Post by romanamitaseo22 on May 19, 2024 5:32:33 GMT -5
Kimball-style dimensional modeling has been the go-to architecture for most data warehouse developers over the past couple of decades. The denormalized nature of these schemas, coupled with optimization for history maintenance, makes the dimensional model an ideal tool for the data warehousing arsenal, especially for reporting through business intelligence (BI) tools. On the face of it, the idea is simple: Fact tables contain transactional information, and dimensions provide context to these facts through foreign key relationships. The questions that arise, however, are the following: How easy is it to load and maintain data in fact and dimension tables? And Is it worth the effort? Your Complete Guide To Data Warehousing DOWNLOAD WHITEPAPER Let’s take a scenario where you’ve set up an architecture for your data warehouse.
Loading data into dimension tables can be simple, given that you’re not looking to maintain history. In such a case, you would only want to update the destination records, which can be performed via Slowly Changing Dimensions Type 1 (SCD1). Here’s a snippet of what that query would look like: However, it is unlikely that this would be sufficient in a practical business scenario. It’s important to maintain Antigua and Barbuda Email List at least some history in a data warehouse to identify trends and patterns. That is where other, more complicated, SCD types come into play, such as SCD 2, 3, and 6. If you intend to use SCD 2 or 6 on certain fields, the table needs to contain record identifiers as well to recognize the active row for each record. This could be a true/false flag, an effective expiration date range, or just a version number for each record, to name a few examples.

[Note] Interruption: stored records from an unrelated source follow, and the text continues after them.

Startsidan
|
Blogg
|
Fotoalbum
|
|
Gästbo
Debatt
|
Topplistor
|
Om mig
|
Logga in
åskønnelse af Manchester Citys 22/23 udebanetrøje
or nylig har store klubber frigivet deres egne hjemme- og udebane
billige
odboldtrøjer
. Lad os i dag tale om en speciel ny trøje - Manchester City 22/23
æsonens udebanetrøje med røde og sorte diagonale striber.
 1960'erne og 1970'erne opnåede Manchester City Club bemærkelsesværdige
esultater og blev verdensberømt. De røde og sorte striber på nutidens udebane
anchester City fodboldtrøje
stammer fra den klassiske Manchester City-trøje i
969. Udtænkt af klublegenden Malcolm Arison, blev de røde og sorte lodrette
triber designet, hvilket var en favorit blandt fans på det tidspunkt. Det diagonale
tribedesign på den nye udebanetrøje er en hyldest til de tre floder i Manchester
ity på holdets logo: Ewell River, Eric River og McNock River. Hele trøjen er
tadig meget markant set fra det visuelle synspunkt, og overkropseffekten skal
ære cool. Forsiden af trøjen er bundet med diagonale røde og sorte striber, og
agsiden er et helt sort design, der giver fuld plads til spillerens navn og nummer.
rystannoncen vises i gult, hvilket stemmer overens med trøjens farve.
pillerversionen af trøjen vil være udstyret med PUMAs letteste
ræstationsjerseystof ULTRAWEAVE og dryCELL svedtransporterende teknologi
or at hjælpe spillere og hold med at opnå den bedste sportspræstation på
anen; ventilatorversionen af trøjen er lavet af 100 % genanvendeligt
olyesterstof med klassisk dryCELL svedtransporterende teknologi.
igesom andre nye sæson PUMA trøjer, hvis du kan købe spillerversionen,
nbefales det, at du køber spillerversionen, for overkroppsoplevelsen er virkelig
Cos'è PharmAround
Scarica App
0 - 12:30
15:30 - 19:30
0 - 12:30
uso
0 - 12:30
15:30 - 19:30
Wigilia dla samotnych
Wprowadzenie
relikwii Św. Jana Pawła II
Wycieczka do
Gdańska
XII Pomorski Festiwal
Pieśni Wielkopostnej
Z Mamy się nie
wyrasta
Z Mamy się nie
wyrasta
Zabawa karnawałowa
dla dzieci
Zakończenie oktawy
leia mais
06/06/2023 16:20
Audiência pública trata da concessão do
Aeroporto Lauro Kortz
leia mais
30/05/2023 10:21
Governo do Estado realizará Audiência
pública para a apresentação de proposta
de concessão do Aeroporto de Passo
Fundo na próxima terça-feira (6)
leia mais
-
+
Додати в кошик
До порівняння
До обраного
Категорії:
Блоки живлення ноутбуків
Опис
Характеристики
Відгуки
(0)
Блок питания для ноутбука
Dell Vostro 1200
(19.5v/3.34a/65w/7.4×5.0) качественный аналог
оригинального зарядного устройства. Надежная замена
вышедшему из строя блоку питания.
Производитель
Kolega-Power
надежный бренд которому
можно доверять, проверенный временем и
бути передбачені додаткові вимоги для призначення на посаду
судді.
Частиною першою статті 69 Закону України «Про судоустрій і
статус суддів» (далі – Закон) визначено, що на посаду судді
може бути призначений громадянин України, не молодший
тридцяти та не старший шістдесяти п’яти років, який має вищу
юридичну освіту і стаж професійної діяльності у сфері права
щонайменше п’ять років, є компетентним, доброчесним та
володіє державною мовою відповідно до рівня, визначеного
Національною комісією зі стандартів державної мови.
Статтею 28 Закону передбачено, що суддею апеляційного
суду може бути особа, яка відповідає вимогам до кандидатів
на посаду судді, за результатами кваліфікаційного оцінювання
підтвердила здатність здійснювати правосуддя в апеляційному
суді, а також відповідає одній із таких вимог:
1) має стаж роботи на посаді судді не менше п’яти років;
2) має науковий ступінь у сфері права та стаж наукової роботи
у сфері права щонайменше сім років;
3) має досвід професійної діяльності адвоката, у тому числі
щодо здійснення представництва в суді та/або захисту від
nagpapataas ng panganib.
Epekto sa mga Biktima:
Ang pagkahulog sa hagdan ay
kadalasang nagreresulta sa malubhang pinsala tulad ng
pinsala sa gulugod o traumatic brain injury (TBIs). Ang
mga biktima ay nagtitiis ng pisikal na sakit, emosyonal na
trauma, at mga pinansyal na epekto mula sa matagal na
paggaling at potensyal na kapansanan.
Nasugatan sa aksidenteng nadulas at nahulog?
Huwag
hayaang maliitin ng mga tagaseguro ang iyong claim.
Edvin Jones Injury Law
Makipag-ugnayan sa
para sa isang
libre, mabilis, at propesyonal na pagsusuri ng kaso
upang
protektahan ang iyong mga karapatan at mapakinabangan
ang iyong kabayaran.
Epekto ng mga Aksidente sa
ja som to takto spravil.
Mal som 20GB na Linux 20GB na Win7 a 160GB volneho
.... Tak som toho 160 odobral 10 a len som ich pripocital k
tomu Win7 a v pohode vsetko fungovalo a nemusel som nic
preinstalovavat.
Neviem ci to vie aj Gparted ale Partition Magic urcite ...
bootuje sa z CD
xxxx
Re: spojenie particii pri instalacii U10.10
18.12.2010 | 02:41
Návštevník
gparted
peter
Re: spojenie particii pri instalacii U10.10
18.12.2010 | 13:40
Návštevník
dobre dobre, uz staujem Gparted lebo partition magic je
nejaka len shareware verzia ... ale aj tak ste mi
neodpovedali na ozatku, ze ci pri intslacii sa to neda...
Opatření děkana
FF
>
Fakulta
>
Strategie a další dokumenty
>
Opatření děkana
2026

You would likely require different levels of history for different fields. Let’s say, for instance, that you have an employee dimension that contains employees’ salary information and phone number. Here, you may want to keep track of how an employee’s salary is changing but just update the phone number. Save Time And Increase Efficiency With Data Warehouse Automation LEARN MORE For cases like this, you would use multiple SCD types; SCD 1 for the fields that merely require updates and SCD 2, 3, or 6 for those fields that require a certain level of history to be maintained. With so many things to take into account, you can imagine how complex the query would get! So far, We’ve focused on the population and maintenance of dimension tables. These dimensions provide context to the information stored in fact tables.
Loading data into dimension tables can be simple, given that you’re not looking to maintain history. In such a case, you would only want to update the destination records, which can be performed via Slowly Changing Dimensions Type 1 (SCD1). Here’s a snippet of what that query would look like: However, it is unlikely that this would be sufficient in a practical business scenario. It’s important to maintain Antigua and Barbuda Email List at least some history in a data warehouse to identify trends and patterns. That is where other, more complicated, SCD types come into play, such as SCD 2, 3, and 6. If you intend to use SCD 2 or 6 on certain fields, the table needs to contain record identifiers as well to recognize the active row for each record. This could be a true/false flag, an effective expiration date range, or just a version number for each record, to name a few examples.
You would likely require different levels of history for different fields. Let’s say, for instance, that you have an employee dimension that contains employees’ salary information and phone number. Here, you may want to keep track of how an employee’s salary is changing but just update the phone number. Save Time And Increase Efficiency With Data Warehouse Automation LEARN MORE For cases like this, you would use multiple SCD types; SCD 1 for the fields that merely require updates and SCD 2, 3, or 6 for those fields that require a certain level of history to be maintained. With so many things to take into account, you can imagine how complex the query would get! So far, We’ve focused on the population and maintenance of dimension tables. These dimensions provide context to the information stored in fact tables.